- Born: 24 February 1970 (age 56) Cottbus, East Germany
- Height: 6 ft 0 in (183 cm)
- Weight: 185 lb (84 kg; 13 st 3 lb)
- Position: Defence
- Shot: Left
- Played for: ES Weißwasser EV Landshut Frankfurt Lions
- National team: Germany
- Playing career: 1990–2010 2012–2014

= Michael Bresagk =

German ice hockey player

Michael Bresagk (born 24 February 1970) is a German former ice hockey defenceman.

==Career==
Bresagk began his career with PEV Weißwasser and then moved to EV Landshut where he spent five seasons, before moving to France to play in the Ligue Magnus for Brest Albatros Hockey, guiding them to the Magnus Cup in his one season with the club in 1997.

He then moved back to Germany to play for the Frankfurt Lions.
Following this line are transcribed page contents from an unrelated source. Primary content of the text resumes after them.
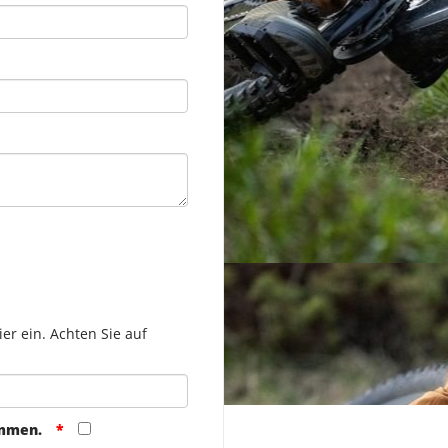
er ein. Achten Sie auf
ommen.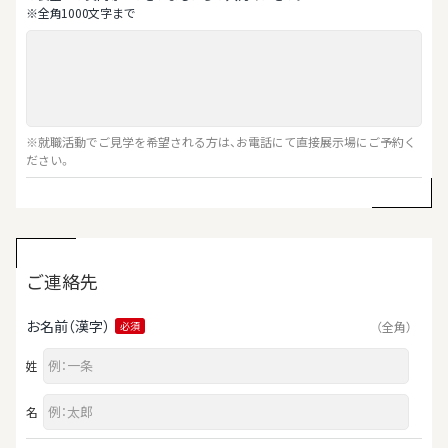
※全⾓1000⽂字まで
※就職活動でご見学を希望される方は、お電話にて直接展示場にご予約く
ださい。
ご連絡先
お名前（漢字）
（全角）
必須
姓
名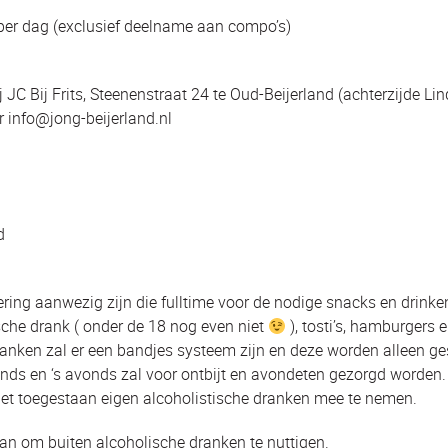
 per dag (exclusief deelname aan compo’s)
ij JC Bij Frits, Steenenstraat 24 te Oud-Beijerland (achterzijde Li
 info@jong-beijerland.nl
d
ering aanwezig zijn die fulltime voor de nodige snacks en drinke
ische drank ( onder de 18 nog even niet
), tosti’s, hamburgers
ranken zal er een bandjes systeem zijn en deze worden alleen 
tends en ‘s avonds zal voor ontbijt en avondeten gezorgd worden. 
niet toegestaan eigen alcoholistische dranken mee te nemen.
aan om buiten alcoholische dranken te nuttigen.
He helped the Lions capture the DEL Championship in 2004, their first in history. The achievement marked a complete turnaround for the Lions who in the previous season were supposedly relegated to the 2nd Bundesliga but were allowed back into the DEL due to the financial collapse of the Schwenninger Wild Wings.

However, in later years the Lions themselves would suffer from mounting financial difficulties and subsequently folded after the 2009–10 season despite finishing second in the league. Bresagk would retire as a player afterwards.